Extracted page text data
- - - - -
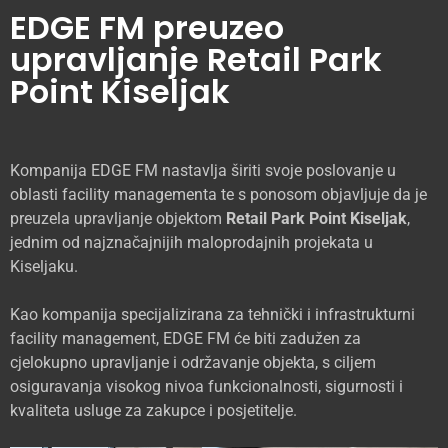
EDGE FM preuzeo
upravljanje Retail Park
Point Kiseljak
Kompanija EDGE FM nastavlja širiti svoje poslovanje u
oblasti facility managementa te s ponosom objavljuje da je
preuzela upravljanje objektom
Retail Park Point Kiseljak
,
jednim od najznačajnijih maloprodajnih projekata u
Kiseljaku.
Kao kompanija specijalizirana za tehnički i infrastrukturni
facility management, EDGE FM će biti zadužen za
cjelokupno upravljanje i održavanje objekta, s ciljem
osiguravanja visokog nivoa funkcionalnosti, sigurnosti i
kvaliteta usluge za zakupce i posjetitelje.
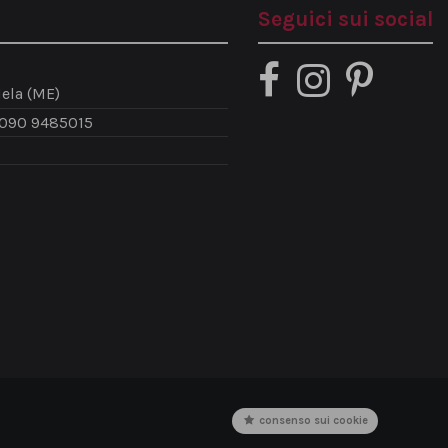
Seguici sui social
ela (ME)
 090 9485015
consenso sui cookie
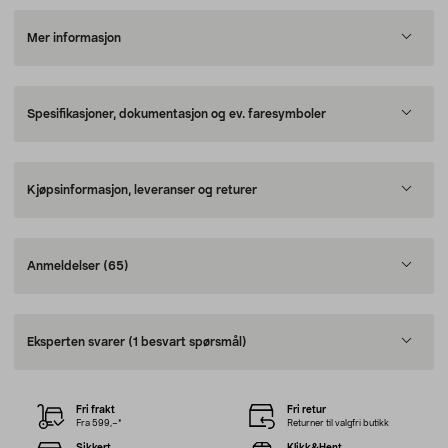
Mer informasjon
Spesifikasjoner, dokumentasjon og ev. faresymboler
Kjøpsinformasjon, leveranser og returer
Anmeldelser
(65)
Eksperten svarer
(1 besvart spørsmål)
Fri frakt
Fri retur
Fra 599,–*
Returner til valgfri butikk
Sikkert
Klikk&Hent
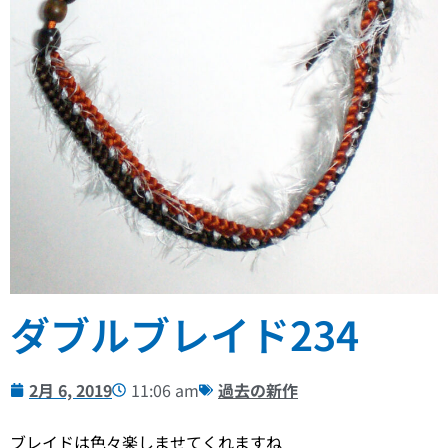
ダブルブレイド234
2月 6, 2019
11:06 am
過去の新作
ブレイドは色々楽しませてくれますね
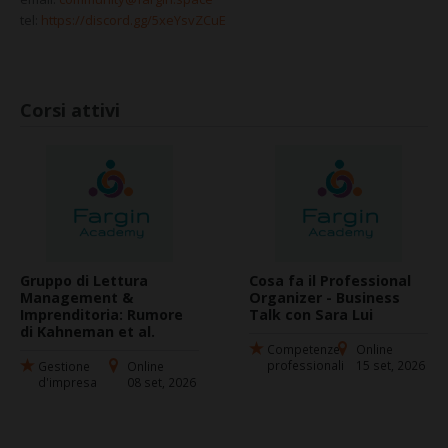
tel:
https://discord.gg/5xeYsvZCuE
Corsi attivi
Gruppo di Lettura
Cosa fa il Professional
Management &
Organizer - Business
Imprenditoria: Rumore
Talk con Sara Lui
di Kahneman et al.
Competenze
Online
professionali
15 set, 2026
Gestione
Online
d'impresa
08 set, 2026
- - - - -
** WORK INSTRUCTIONS **
For this exercise, reproduce exactly the lines of the records above from the one with "Kao kompanija specijalizirana" up to and including the one with "Imprenditoria: Rumore", without pictures.

** FINISHED TASK **
Kao kompanija specijalizirana za tehnički i infrastrukturni
facility management, EDGE FM će biti zadužen za
cjelokupno upravljanje i održavanje objekta, s ciljem
osiguravanja visokog nivoa funkcionalnosti, sigurnosti i
kvaliteta usluge za zakupce i posjetitelje.
Seguici sui social
ela (ME)
 090 9485015
consenso sui cookie
Mer informasjon
Spesifikasjoner, dokumentasjon og ev. faresymboler
Kjøpsinformasjon, leveranser og returer
Anmeldelser
(65)
Eksperten svarer
(1 besvart spørsmål)
Fri frakt
Fri retur
Fra 599,–*
Returner til valgfri butikk
Sikkert
Klikk&Hent
ダブルブレイド234
2月 6, 2019
11:06 am
過去の新作
ブレイドは色々楽しませてくれますね
tel:
https://discord.gg/5xeYsvZCuE
Corsi attivi
Gruppo di Lettura
Cosa fa il Professional
Management &
Organizer - Business
Imprenditoria: Rumore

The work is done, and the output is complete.